Page 64: Recherche – Interfaces tangibles dans l'éducation

58

Les enfants nés avec cela ont un surinvestissement de la perception visuelle au point que

le QI de la performance a explosé, il est devenu supérieur au QI verbal31. Mais d’un côté

cela créé un rapport plus sain à l’image pour les enfants comparés à leurs parents.

Les plus petits comprennent les mécanismes de l’image et comment elle peut parfois

être mensongère (photoshop). Pour les digital natives, l’image est devenue un objet banal.

Comment définiriez-vous un bon espace de travail ? Sur quel critères ?

La scénographie peut-elle contribuer à améliorer cela ?

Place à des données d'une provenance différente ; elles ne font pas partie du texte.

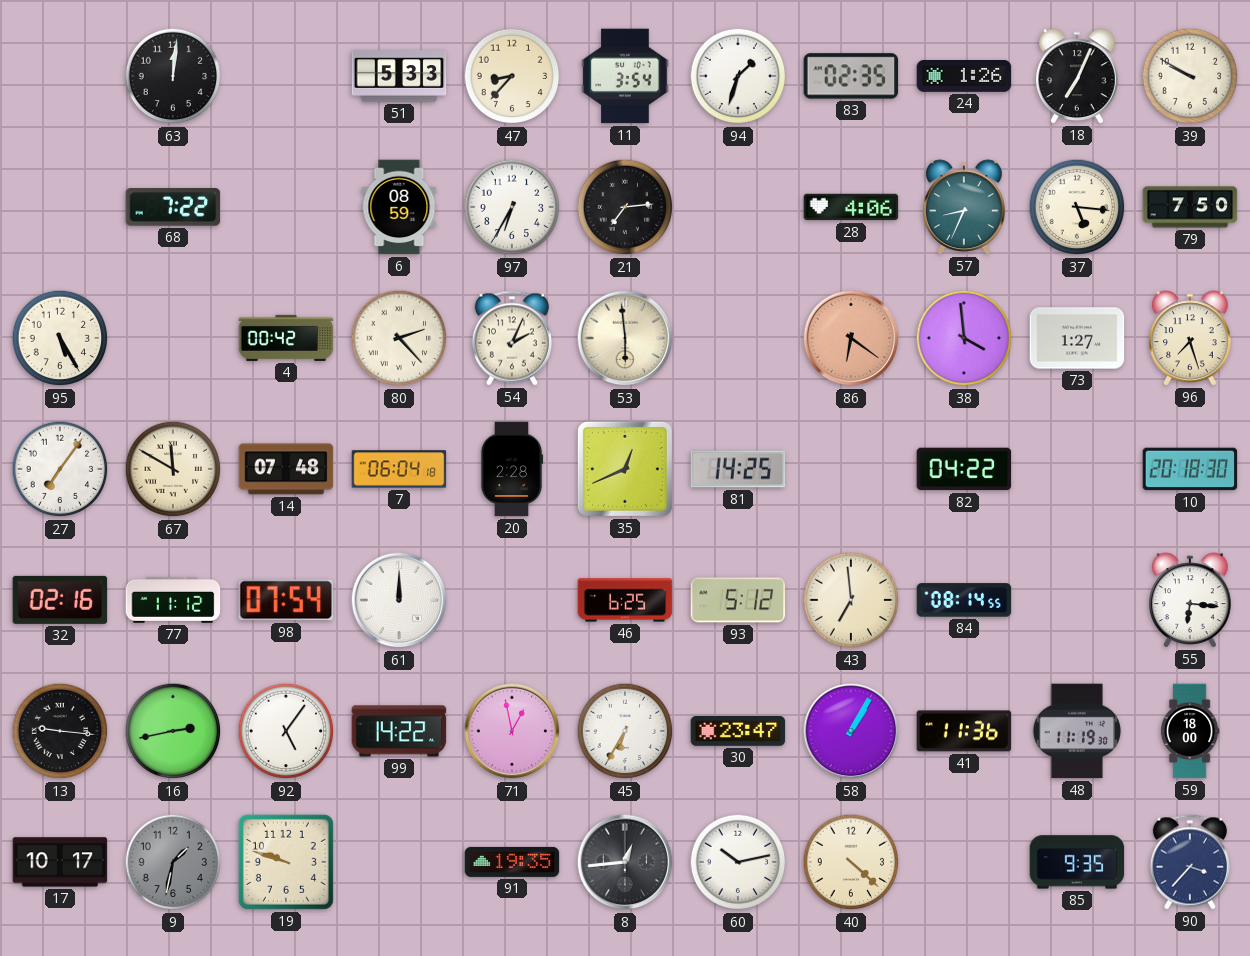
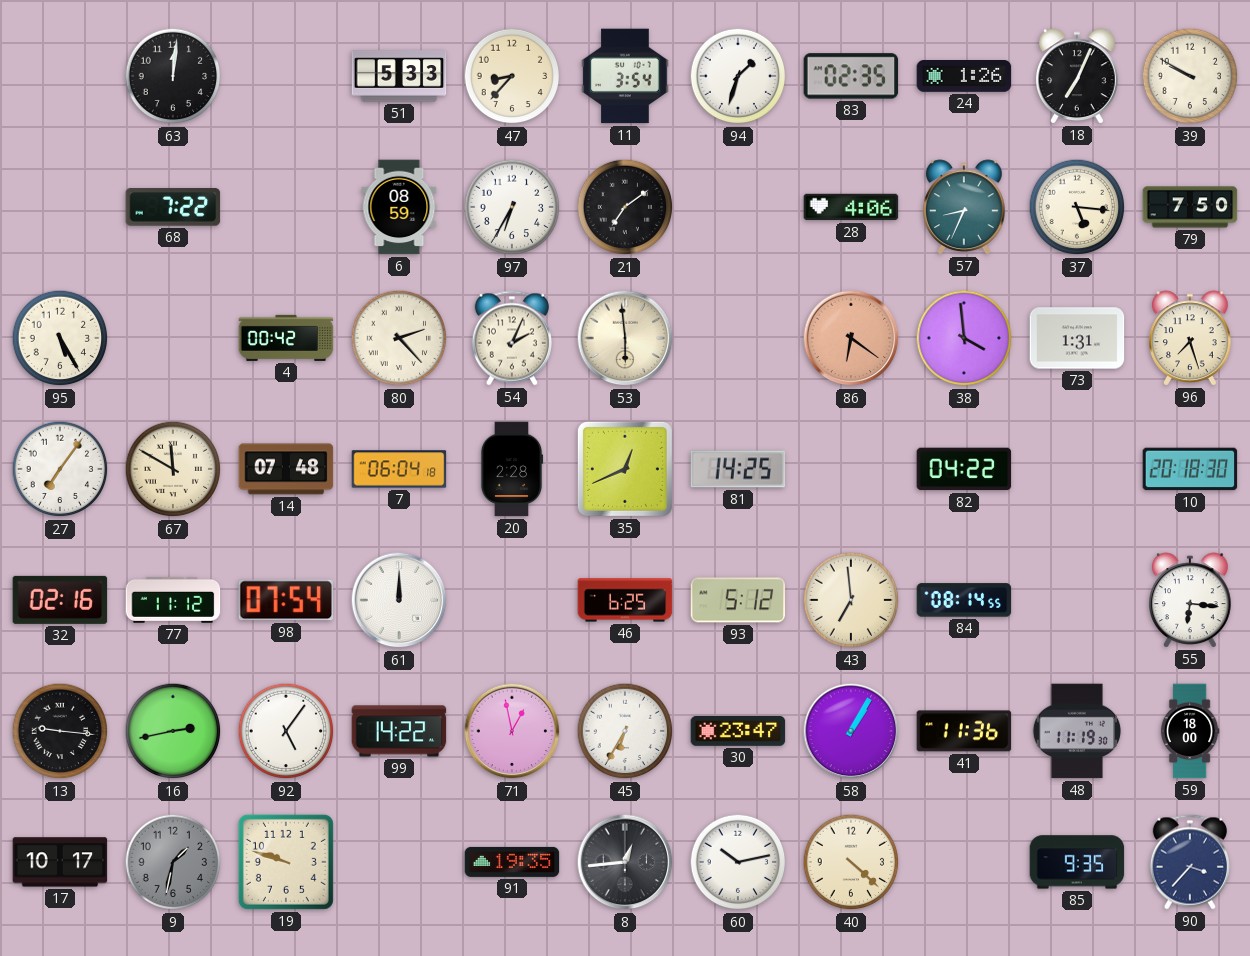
21: 7:14 -> 7:09
73: 1:27 -> 1:31
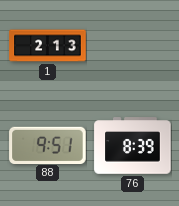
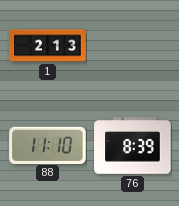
88: 9:51 -> 11:10
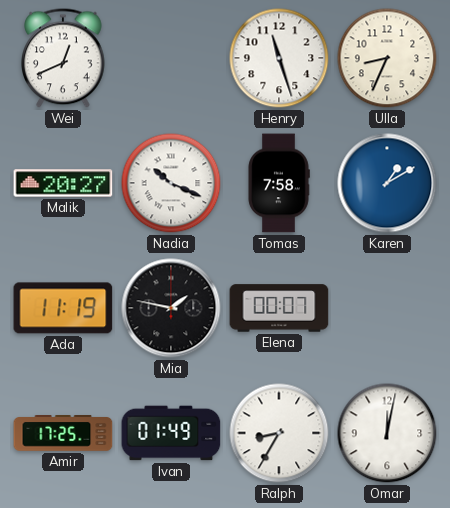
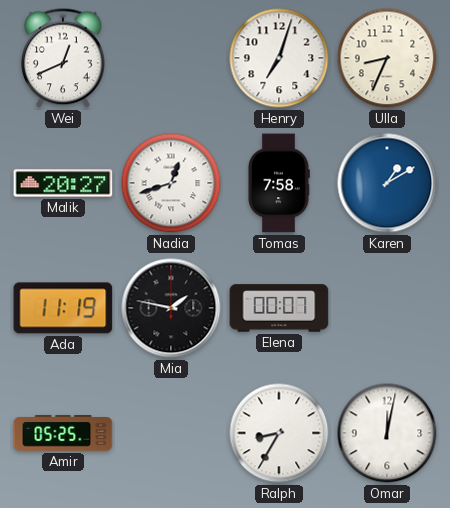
Henry: 11:27 -> 7:03
Nadia: 10:19 -> 12:42
Amir: 17:25 -> 05:25
Ivan: 01:49 -> none
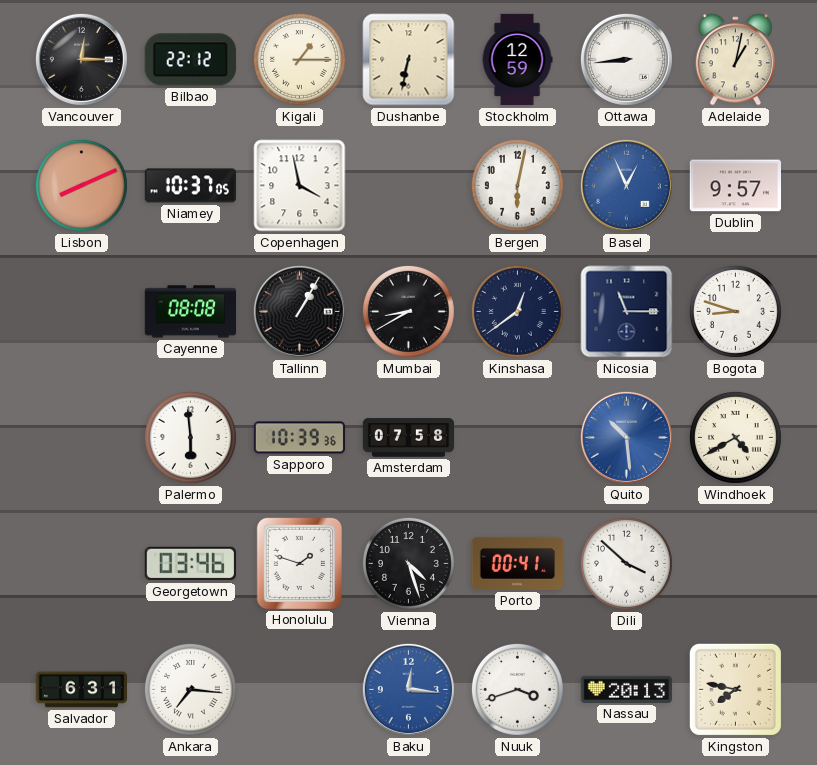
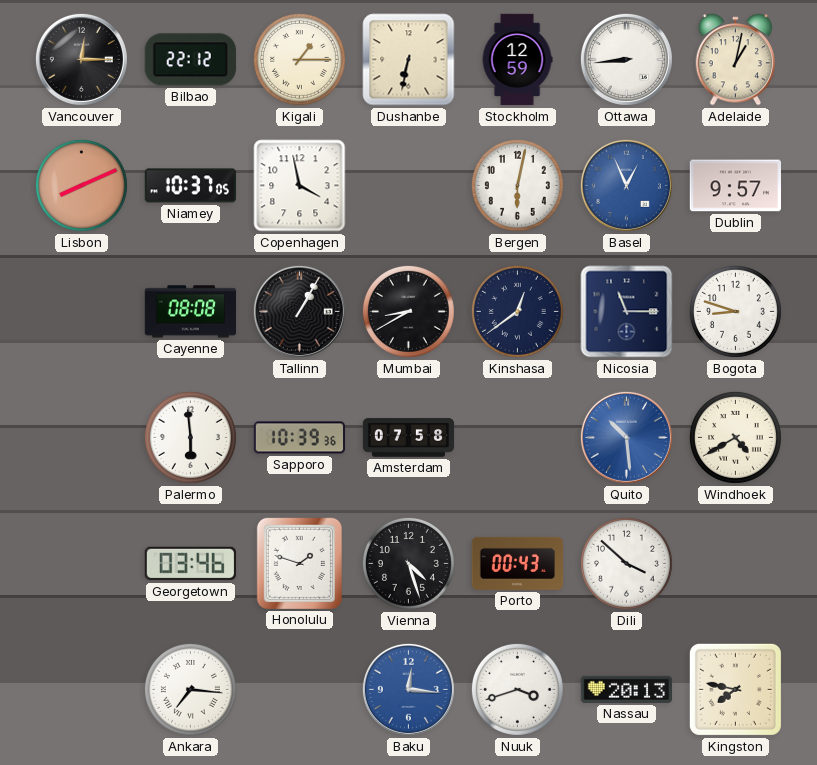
Porto: 00:41 -> 00:43
Salvador: 6:31 -> none
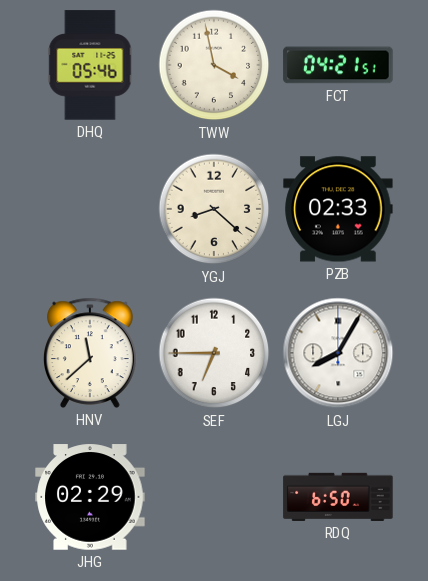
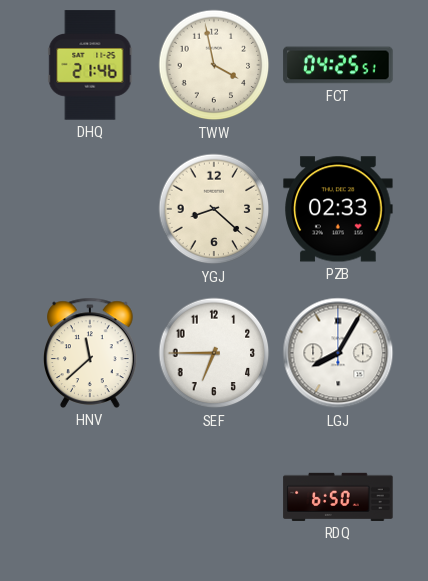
DHQ: 05:46 -> 21:46
FCT: 04:21 -> 04:25
JHG: 02:29 -> none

Avant le CP on va surtout apprendre aux enfants à exister dans l’espace, à se déplacer,

à ne pas bouger par exemple. On leur créé des activités et des parcours mais ils restent

bien souvent sans enjeux. Or les enfants sont toujours en compétition les uns avec

les autres. Pour ne pas créer un espace individuel ou chacun existe dans son coin

la scénographie peut participer à la création d’un cadre collaboratif, un jeu en groupe

par exemple. L’exposition ‘Mille milliards de fourmis’ au Palais de la découverte à Paris

présente d’ailleurs un jeu qui, pour faire l’analogie entre la cohésion de groupe

et la collaboration des fourmis, repose sur la coopération entre les joueurs. C’est-à-dire

qu’il est impossible de gagner seul. C’est là que la dimension du ludique est essentielle,

car c’est souvent par le jeu que l’enfant s’approprie le savoir. Il faut donc créer un

espace pour le jeu et s’il y a une ambiance associée (avec du son ou des illustrations)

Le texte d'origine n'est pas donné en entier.